Management also has to weigh the advantage of replacing the plant and machinery and other production assets or continuing to keep up the current production assets. In addition they must consider from time to time if the asset is becoming obsolete owing to new technological advances. In recent times, technology has advanced at a rapid pace and management has to be vigilant on this matter to avoid being left behind by competitors. Asset management also contains adequate insurance to cover any extraordinary losses as a result of fire and natural disasters.

A form of awakening has taken devote major industries in the past decade on the role of asset management. It is becoming attractive as a result of decreasing margins and competition growing day by day. To avoid major capital spending, companies are now developing strategies to obtain optimum performance from available fixed assets thereby getting increased returns. This requires proper schedule of maintenance to minimise breakdowns and consequent lack of production.

In order to have reliability in scheduling, regular planning in conjunction with various departments, at the very least on a regular basis is absolutely necessary. Standards must certanly be set as well comparative analysis within industry standards must certanly be evaluated to ascertain whether the company is achieving optimum production in line with the industry. If not, then suitable targets and best practices must certanly be setup inside a reasonable timeframe to reach those targets.

Logistical performance must be evaluated to consider whether transportation costs are economical and benefits of location are met. The management tools for evaluation may be in kind of comparison studies, which could setup in kind of graphs and bar charts for quick visual comparison. If fixed asset performance is seen to be below par, then priorities may be fixed for the concentrate on improvement.

Asset management tracking is critical in large manufacturing plant and utilities. Integration of asset management with raw material and maintenance procurement systems as well as financial systems and their cost versus savings benefits must certanly be monitored on a day-by-day basis. Senior financial officers must therefore be concerned in asset management.

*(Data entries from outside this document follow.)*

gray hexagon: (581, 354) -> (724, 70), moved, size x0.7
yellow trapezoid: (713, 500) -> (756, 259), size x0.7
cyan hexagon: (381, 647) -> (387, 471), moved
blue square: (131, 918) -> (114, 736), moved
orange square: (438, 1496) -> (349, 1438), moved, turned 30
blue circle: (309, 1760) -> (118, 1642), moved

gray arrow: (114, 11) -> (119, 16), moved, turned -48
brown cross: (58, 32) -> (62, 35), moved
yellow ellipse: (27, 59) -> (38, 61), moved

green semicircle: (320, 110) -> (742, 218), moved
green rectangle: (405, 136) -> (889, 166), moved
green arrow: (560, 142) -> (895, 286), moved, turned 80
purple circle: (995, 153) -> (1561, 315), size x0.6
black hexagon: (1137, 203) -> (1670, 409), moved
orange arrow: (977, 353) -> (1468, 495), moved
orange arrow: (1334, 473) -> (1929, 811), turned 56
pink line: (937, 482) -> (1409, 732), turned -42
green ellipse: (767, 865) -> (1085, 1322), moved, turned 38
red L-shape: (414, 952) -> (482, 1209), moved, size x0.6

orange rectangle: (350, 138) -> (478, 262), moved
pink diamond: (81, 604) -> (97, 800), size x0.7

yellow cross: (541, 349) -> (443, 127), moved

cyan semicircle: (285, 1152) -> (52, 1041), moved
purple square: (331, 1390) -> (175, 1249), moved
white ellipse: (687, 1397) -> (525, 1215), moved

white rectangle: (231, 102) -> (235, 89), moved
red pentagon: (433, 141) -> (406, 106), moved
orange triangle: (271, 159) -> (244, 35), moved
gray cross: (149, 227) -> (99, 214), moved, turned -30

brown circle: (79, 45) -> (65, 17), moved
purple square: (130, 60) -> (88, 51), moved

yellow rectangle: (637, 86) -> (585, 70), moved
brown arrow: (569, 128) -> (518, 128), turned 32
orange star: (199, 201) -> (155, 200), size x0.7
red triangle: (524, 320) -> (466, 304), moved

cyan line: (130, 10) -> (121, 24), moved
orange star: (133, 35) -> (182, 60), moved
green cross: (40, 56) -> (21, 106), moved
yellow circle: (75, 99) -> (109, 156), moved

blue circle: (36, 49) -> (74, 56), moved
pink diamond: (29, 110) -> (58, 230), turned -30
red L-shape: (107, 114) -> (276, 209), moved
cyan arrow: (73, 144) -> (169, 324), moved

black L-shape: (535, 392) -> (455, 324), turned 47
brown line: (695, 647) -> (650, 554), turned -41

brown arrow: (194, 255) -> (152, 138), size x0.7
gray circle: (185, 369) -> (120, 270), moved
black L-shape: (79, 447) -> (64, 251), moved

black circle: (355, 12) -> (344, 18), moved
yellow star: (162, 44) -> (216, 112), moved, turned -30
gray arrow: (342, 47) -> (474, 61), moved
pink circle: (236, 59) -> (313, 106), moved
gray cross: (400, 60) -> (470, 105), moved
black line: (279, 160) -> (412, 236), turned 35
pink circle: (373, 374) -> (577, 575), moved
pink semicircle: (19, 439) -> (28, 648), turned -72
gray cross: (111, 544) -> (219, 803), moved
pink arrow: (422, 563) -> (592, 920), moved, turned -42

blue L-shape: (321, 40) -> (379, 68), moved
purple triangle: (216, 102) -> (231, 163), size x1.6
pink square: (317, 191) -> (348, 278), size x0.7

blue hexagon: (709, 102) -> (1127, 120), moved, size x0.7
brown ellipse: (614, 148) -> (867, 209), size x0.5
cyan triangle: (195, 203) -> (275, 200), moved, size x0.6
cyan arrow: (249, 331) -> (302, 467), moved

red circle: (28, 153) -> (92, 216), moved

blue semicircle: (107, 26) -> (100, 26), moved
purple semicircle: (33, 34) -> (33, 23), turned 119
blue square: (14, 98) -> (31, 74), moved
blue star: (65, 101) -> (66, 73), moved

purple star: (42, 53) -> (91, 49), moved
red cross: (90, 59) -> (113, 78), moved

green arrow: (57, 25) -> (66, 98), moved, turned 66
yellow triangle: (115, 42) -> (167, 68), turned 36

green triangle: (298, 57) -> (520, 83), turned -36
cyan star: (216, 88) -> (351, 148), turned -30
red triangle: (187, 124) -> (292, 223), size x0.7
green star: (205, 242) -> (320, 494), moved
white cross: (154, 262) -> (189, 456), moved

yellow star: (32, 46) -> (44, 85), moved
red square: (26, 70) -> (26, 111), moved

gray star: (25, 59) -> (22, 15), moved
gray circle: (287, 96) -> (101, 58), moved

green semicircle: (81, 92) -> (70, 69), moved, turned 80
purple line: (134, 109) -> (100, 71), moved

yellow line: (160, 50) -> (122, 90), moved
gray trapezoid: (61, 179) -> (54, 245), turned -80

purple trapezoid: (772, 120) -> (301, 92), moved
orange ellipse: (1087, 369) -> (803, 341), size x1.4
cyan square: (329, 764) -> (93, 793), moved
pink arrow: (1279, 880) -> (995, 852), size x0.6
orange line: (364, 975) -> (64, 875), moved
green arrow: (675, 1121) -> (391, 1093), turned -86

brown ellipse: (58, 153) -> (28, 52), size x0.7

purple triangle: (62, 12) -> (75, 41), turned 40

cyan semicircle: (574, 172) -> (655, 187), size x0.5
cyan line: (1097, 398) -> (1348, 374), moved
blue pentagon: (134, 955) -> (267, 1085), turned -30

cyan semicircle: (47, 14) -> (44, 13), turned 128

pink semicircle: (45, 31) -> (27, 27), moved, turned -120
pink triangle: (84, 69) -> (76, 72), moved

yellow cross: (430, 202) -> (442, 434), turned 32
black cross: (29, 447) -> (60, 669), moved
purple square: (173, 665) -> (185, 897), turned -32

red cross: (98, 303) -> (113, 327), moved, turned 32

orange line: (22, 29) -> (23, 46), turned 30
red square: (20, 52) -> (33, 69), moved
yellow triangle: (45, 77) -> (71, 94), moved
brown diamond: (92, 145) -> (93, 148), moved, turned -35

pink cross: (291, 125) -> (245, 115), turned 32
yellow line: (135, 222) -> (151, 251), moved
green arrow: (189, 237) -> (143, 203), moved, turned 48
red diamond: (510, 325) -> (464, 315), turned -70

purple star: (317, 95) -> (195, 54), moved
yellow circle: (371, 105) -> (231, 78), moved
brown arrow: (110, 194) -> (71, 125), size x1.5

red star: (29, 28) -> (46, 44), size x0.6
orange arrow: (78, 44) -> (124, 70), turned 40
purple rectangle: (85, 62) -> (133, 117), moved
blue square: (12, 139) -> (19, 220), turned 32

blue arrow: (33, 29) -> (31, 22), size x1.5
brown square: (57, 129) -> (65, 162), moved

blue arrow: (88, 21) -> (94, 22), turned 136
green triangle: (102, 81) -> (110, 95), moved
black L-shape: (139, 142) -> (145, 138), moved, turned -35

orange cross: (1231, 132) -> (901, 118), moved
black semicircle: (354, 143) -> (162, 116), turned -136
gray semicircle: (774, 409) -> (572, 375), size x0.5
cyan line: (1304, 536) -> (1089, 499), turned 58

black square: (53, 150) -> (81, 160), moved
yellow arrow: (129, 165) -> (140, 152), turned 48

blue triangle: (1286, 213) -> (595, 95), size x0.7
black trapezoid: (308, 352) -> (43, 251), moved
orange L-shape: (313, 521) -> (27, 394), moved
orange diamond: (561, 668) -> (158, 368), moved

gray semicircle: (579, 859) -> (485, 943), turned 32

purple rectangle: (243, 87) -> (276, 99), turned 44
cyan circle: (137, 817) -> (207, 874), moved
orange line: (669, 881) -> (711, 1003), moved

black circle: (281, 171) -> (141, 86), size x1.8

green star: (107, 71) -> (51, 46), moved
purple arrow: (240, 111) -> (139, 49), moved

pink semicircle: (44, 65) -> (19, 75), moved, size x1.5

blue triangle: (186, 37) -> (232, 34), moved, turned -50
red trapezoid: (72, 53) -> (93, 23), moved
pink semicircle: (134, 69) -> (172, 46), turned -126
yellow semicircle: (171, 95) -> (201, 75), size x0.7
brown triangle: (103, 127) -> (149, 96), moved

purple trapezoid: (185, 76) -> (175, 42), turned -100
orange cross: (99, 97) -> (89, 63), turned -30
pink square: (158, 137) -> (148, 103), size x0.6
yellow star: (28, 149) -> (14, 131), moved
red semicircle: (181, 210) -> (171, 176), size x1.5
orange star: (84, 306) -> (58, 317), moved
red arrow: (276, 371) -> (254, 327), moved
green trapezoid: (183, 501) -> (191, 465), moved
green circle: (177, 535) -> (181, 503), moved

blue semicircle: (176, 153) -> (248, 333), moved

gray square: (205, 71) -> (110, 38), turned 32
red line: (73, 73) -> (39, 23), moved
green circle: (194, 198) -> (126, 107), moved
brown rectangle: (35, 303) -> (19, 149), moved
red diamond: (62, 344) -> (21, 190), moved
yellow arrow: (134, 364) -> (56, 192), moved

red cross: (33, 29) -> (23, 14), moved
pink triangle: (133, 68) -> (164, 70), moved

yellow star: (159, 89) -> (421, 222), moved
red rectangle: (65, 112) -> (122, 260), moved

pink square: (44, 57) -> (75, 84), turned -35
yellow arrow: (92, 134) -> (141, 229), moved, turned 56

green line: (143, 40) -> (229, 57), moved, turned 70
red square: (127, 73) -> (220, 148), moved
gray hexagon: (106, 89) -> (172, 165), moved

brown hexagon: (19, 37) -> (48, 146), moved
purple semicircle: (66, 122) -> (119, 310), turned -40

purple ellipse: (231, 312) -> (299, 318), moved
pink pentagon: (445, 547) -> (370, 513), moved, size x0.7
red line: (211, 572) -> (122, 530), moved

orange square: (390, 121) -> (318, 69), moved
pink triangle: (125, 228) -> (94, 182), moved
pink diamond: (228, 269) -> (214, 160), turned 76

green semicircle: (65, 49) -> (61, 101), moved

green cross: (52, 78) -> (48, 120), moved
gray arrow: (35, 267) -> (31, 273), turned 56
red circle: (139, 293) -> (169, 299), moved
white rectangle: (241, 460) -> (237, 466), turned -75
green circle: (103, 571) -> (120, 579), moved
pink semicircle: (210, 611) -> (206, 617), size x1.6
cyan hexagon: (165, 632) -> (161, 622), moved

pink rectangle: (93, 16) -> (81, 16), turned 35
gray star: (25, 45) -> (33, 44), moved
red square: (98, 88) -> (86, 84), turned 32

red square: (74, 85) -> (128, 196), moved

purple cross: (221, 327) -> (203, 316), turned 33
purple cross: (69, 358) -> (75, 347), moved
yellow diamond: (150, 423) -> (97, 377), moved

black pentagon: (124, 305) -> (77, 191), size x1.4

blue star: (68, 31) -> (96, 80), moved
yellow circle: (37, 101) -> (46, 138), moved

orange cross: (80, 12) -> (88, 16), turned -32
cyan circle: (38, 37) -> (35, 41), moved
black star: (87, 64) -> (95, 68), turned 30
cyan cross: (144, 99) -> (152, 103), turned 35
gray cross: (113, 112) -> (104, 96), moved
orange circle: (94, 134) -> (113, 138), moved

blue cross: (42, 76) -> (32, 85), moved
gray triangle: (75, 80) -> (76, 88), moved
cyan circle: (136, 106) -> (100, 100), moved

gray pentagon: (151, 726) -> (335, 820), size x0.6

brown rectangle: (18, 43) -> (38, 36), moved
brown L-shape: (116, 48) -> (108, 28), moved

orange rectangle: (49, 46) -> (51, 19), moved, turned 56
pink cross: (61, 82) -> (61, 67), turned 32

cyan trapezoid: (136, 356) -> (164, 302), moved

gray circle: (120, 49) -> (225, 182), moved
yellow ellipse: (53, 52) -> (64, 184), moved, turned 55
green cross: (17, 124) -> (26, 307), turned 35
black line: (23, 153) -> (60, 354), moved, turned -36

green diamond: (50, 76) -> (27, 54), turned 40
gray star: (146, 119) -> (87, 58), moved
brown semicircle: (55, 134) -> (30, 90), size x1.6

Based on nature of assets in various businesses. Like, utility companies, mineral companies, oil and natural gas are experiencing large properties as part of their assets. These have to be effectively managed and timely decisions have to be taken whether to buy or sell properties for the health of the business. Depending on the values and necessity to the running of the company, the assets may be categorized for better management.

To help company management, you will find a number of established consultant companies having qualified manpower whose help will soon be good for asset management. They can be quite effective to audit present practices and suggest best practices, problem solving and action plans. It might be well worth the expense to hire established consultants to enhance performance.

Asset management data may be computerised allow management to chalk out strategies on a standard basis. Integration of asset management systems with other financial systems would give better picture of whole operation of the enterprise. This can enable various key officials to provide their timely input to top management to be able to devise suitable plans. Like, government may emerge with special tax incentives for many industries to buy fixed assets. In a scenario where management is monitoring and managing fixed assets, the Finance Manager may quickly recommend purchase of new fixed assets to take advantage of the government’s tax incentive for that business.

Lastly, it’s the assets of a company which enable the production and delivery of its goods and services. When fixed assets are being purchased or replaced a couple of important questions arise. What’s the price and cost benefit for the business. What funds can be found? Should the asset be purchased new or secondhand or should it be leased and how can it benefit the business? Questions concerning the usage of the asset could be. What are the operating costs? How much skilled and unskilled manpower could be needed for operation? What are the training costs involved? What are the installation costs? What’s the useful life of the asset? Can it be the latest technology? These and many more questions have to be asked and answered. This can ultimately factor in to the long-term strategy of the business.